Received: 28/03/2022
Accepted : 25/07/2022
In Press: 31/08/2022
Published: 03/05/2023

Abstract

OBJECTIVES:
To determine the frequency of synovitis and calcium pyrophosphate deposition (CPDD) with ultrasound (US) in the wrists of transfusion dependant (TD) beta-thalassaemia patients and to investigate the associated factors with these pathologies.
METHODS:
Eighty-seven beta-thalassaemia patients (46 thalassaemia major and 41 thalassaemia minor patients) were grouped into two as TD and transfusion non-dependent (TND)-thalassaemia patients.
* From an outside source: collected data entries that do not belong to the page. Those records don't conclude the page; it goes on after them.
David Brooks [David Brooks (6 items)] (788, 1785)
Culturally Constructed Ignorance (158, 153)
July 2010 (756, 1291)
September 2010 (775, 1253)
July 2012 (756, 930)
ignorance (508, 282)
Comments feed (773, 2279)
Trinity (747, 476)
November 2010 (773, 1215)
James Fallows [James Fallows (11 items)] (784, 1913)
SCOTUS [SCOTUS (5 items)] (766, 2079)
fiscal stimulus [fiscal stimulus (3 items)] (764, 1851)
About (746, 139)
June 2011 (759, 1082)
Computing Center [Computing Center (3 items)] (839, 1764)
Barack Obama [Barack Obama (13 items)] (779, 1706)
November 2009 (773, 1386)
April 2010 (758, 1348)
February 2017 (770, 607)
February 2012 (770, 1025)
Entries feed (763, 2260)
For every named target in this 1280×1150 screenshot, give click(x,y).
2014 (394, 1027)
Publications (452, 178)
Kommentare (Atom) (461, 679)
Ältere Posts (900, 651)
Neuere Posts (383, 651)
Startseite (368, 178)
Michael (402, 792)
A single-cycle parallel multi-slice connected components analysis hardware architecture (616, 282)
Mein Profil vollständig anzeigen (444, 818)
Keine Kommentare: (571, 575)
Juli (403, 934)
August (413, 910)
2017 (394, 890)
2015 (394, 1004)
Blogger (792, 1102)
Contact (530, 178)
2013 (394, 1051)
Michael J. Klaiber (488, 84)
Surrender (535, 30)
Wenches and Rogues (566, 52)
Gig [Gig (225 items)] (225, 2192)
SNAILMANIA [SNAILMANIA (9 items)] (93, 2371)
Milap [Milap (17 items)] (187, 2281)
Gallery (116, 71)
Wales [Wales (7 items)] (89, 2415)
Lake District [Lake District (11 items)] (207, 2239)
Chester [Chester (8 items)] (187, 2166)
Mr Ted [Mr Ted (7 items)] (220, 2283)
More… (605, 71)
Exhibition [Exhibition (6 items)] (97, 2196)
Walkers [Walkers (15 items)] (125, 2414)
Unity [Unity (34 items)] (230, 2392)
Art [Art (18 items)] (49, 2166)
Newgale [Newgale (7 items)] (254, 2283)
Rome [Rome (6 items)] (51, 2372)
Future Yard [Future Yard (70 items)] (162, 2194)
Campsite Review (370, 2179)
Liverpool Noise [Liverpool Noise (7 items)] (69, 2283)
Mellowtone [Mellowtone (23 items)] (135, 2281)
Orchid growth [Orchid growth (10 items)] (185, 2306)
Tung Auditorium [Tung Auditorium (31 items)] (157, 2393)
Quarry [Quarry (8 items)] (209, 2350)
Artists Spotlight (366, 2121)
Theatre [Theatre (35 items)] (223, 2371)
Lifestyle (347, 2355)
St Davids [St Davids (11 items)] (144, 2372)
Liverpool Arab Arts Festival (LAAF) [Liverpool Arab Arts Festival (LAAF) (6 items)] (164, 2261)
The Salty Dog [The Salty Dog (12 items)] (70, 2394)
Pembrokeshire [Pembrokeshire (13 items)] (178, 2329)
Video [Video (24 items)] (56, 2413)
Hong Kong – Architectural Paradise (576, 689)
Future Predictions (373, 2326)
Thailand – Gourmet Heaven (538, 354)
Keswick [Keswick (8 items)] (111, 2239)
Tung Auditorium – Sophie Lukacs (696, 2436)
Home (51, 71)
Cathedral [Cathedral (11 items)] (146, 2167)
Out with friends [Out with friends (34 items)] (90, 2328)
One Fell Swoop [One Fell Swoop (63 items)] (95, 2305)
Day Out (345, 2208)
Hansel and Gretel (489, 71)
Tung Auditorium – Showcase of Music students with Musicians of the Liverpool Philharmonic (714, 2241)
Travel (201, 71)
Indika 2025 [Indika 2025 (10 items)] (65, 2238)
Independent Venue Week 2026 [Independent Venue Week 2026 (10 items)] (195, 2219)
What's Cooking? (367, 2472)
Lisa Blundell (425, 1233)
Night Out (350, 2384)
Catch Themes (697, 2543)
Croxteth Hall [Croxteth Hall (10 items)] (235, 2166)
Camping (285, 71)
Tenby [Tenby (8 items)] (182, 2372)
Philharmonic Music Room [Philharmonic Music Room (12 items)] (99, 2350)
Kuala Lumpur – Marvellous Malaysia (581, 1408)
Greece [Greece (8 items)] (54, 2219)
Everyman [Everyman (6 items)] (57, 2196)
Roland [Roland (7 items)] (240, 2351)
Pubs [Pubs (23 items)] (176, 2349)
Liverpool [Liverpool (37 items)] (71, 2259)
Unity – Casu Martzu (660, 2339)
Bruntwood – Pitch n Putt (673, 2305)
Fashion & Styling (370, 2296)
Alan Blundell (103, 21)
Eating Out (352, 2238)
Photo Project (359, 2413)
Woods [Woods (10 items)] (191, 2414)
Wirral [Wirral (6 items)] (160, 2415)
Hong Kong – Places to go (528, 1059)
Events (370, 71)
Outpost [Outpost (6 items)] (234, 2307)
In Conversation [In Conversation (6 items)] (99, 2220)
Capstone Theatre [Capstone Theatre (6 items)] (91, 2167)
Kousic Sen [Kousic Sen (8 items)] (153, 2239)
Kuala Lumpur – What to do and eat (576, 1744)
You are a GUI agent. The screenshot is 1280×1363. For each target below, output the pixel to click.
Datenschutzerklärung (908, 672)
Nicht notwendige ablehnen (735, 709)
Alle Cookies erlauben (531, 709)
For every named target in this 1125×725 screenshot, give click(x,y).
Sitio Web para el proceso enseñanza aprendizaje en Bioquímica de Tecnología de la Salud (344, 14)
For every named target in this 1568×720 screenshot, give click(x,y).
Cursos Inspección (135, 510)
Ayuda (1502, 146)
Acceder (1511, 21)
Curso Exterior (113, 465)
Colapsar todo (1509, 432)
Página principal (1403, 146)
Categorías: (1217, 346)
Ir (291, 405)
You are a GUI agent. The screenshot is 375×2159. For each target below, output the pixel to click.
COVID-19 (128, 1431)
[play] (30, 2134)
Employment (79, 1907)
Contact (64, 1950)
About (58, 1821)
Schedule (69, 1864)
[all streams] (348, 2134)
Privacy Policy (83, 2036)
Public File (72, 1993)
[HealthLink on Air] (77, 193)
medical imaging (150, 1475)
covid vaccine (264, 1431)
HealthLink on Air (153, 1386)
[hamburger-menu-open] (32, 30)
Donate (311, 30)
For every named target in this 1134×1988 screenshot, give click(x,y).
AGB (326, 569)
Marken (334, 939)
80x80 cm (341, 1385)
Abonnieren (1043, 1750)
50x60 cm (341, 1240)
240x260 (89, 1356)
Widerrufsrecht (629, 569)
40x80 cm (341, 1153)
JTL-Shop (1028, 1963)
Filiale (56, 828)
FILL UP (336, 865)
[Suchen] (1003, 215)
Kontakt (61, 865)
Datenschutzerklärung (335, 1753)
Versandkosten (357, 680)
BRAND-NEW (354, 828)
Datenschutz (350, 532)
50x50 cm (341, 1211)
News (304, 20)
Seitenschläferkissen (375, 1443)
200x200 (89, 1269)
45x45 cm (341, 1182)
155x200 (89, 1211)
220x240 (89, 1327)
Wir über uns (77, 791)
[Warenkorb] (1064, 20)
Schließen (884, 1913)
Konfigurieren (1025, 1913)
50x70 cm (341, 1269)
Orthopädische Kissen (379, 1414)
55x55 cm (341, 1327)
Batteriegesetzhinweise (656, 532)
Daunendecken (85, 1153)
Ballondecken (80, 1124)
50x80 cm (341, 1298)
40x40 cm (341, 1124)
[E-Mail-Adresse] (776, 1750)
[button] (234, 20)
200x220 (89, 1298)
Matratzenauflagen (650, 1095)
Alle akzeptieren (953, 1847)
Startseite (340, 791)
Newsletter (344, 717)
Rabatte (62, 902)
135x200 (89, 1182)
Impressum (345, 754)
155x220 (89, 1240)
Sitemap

Under bilateral wrist US the presence of synovial hypertrophy (SH), power Doppler signal (PD) combined synovitis (SH+PD), tenosynovitis, and triangular fibrocartilage complex (TFC)-cartilage calcification (CC) were examined. SH, PD, and combined synovitis in the US were classified as Grade-0 (no), Grade-1 (minimal), Grade-2 (moderate), and Grade-3 (severe).
RESULTS:
The incidence of moderate/severe SH, PD, and combined synovitis with US was 34.8%, 17.4%, and 34.8% in TD-thalassaemia patients, respectively, but none in TND patients (p<0.001, p=0.006, p<0.001). The frequency of TFC-CC with US was 32.6% in TD and 2.4% in TND-thalassaemia patients (p<0.001). Ferritin level was positively correlated with SH (r=0.414, p<0.001), PD (r=0.279, p=0.009) and combined synovitis scores (r=0.402, p<0.001). Ferritin level (OR:1.001, CI:1.000-1.002) and the presence of TFC-CC (OR:25.048, CI:5.187-120.951) were determined as to be associated with moderate/severe combined synovitis.
CONCLUSIONS:
The presence of synovitis and TFC-CC with the US is common in patients with beta-thalassaemia who have had recurrent blood transfusions. Iron overload in beta-thalassaemia patients may cause CPDD and synovial inflammation.